Exercise brief:
From the records, pick out and copy each line containing "eine".

Saved data entries
════

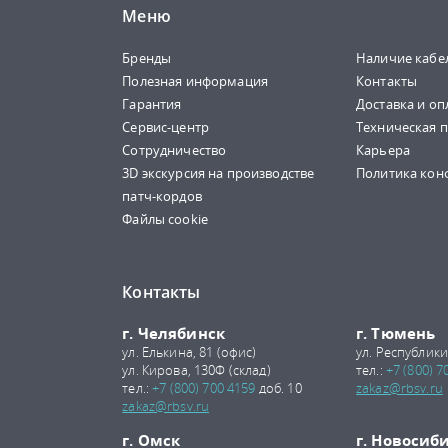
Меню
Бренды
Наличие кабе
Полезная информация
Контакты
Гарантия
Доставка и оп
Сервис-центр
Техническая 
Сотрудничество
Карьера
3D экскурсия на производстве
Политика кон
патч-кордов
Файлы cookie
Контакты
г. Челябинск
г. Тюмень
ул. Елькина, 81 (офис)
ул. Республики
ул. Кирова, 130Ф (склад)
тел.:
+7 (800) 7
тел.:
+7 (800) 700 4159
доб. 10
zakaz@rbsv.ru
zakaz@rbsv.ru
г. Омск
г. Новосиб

════

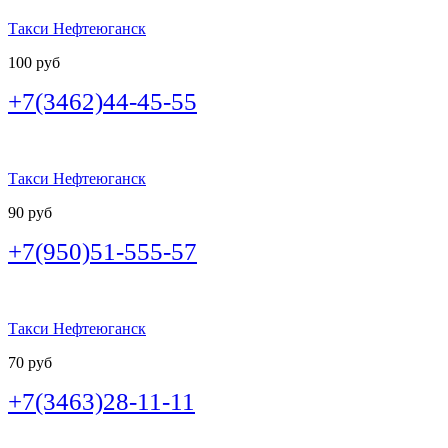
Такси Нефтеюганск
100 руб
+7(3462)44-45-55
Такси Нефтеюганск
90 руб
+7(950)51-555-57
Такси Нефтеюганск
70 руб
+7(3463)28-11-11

════

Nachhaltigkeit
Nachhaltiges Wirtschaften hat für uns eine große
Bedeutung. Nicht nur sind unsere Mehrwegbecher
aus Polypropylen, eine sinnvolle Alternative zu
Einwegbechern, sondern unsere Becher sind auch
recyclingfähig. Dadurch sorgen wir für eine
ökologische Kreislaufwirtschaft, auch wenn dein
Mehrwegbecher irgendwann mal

════

Task solution:
Nachhaltiges Wirtschaften hat für uns eine große
aus Polypropylen, eine sinnvolle Alternative zu
recyclingfähig. Dadurch sorgen wir für eine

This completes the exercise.